焱潲怕茛觿总是用金创药会耽误,便去了一趟药馆,好在谷无忧那一掌没有加些什么毒药邪术,否则事情就难办了。等他回到客栈,却发现茛觿不在房里,神色略慌,问了店家才知道茛觿去了对面茶楼。
焱潲在茶楼底层便可看到小阁楼上那抹红色的身影,心里一动。阁楼上的他目光有些失神,手里端着陶瓷茶杯轻轻摇着,脸色有些苍白,一个人坐在小阁楼上,显然是吩咐过不得要人打搅。

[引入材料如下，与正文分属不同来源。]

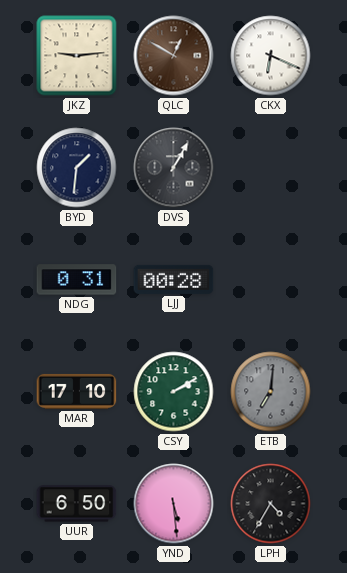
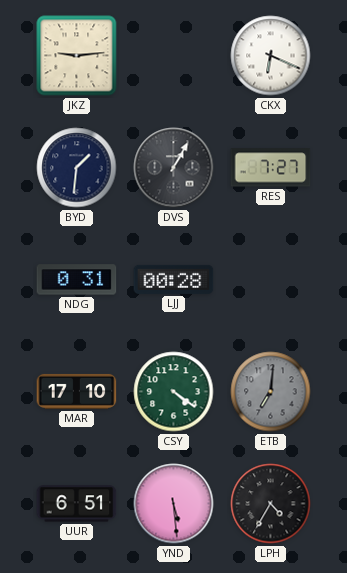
QLC: 12:50 -> none
RES: none -> 7:27
CSY: 2:10 -> 4:21
UUR: 6:50 -> 6:51
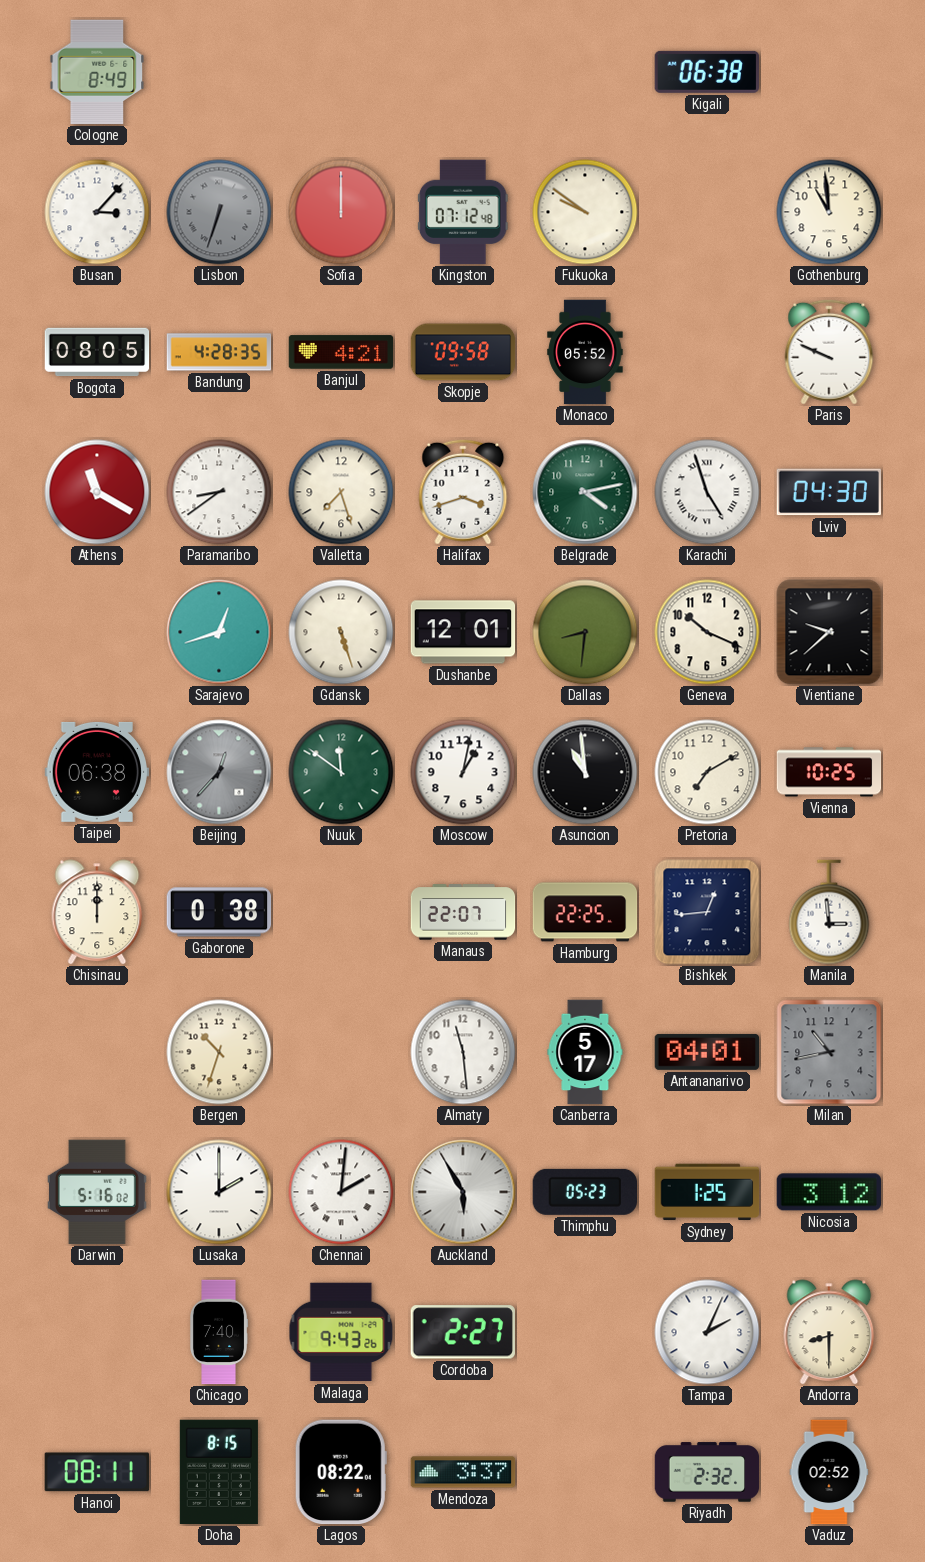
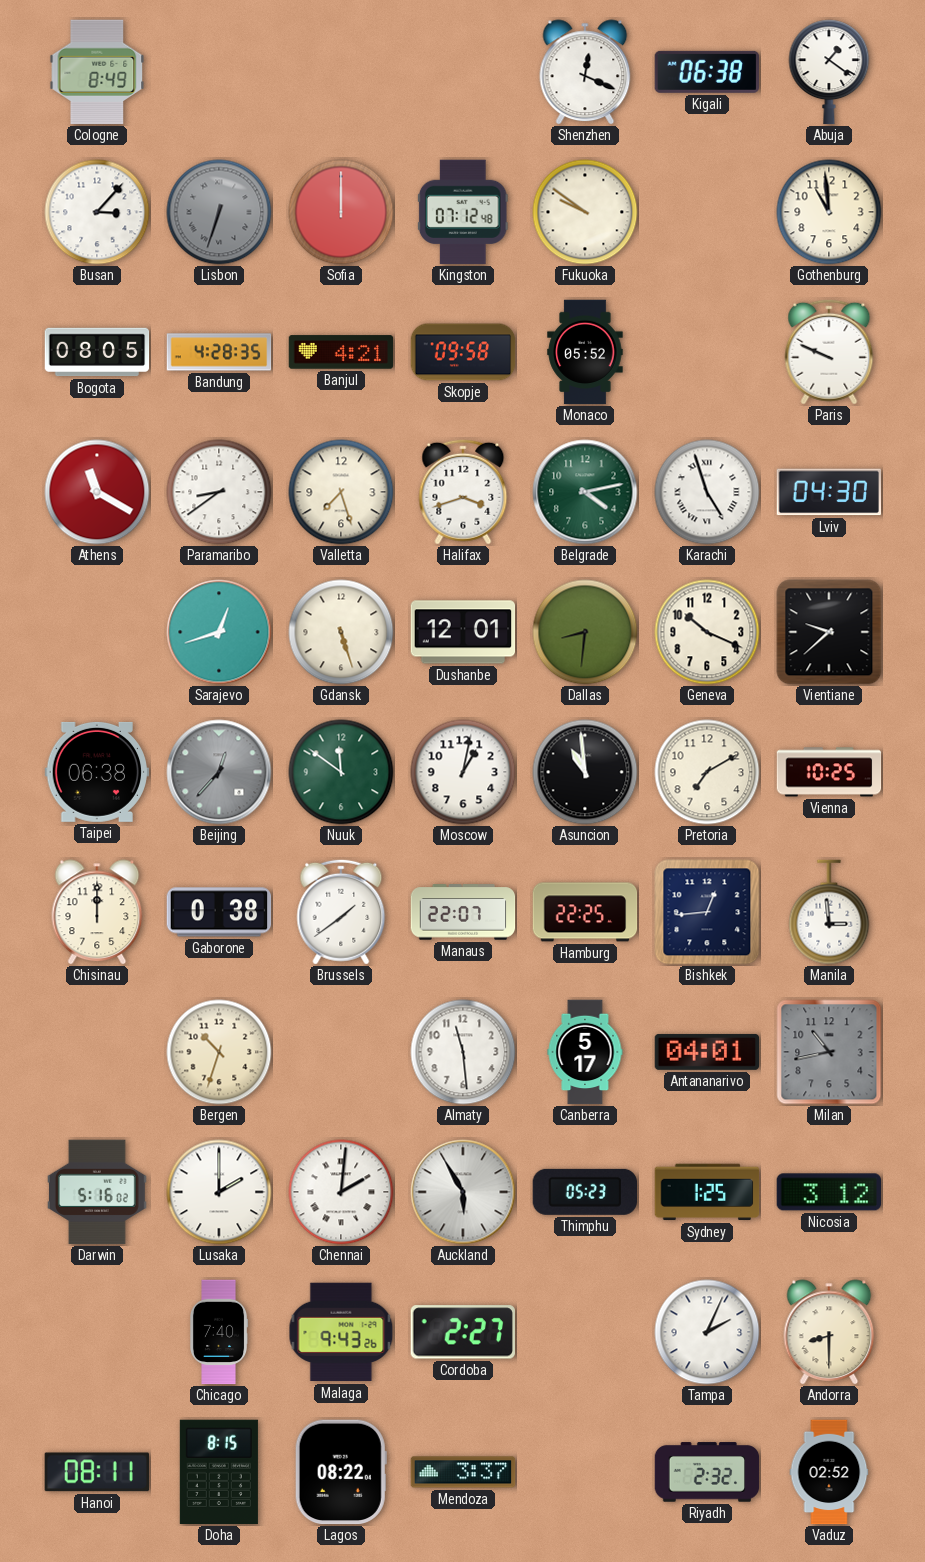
Shenzhen: none -> 12:19
Abuja: none -> 1:21
Brussels: none -> 1:39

不多时,他出现在他的身后,“身体还没好就赶着来喝茶,阁楼上透风,你就不怕留下后遗症?”
茛觿早就发觉了焱潲不轻不重的脚步声,放下茶杯,谴人端了把椅子在边上,又上了一杯茶。
焱潲在边上坐下,低头看了眼茶杯里的茶色,道:“又是苦丁茶?”
茛觿心不在焉,道:“你若是不喜欢叫人换一杯新的就是。”
他端起茶杯,吹了吹漂在茶面的茶叶,抿了一口。苦丁茶入口辛苦,却有着一番柔软温和的感觉,回味是极好的。难怪茛觿会喜欢。
焱潲顺着茛觿的目光向下看去,街道上来来往往的都是人,老的少的,胖的瘦的。他也不知道在看什么,自从焱潲来了之后就一直盯着楼下的来往人群车马。
“炎焱潲,”他开口道:“你觉得,我会不会就这么被炎毒折磨着一直到死?”
焱潲一怔,“为什么要说这种话,以后会怎样谁都预料不到。”
他苦涩地笑了:“以后的事情是预料不到,可若是有人想要置我于死地呢?你真的以为谷无忧这一次出现太过自然么?”
焱潲将他的轻笑尽收眼底,说不出的感受。他们都是聪明人,对于事实都有一定深度的看法,差别就在于,焱潲的敏感度远不及茛觿。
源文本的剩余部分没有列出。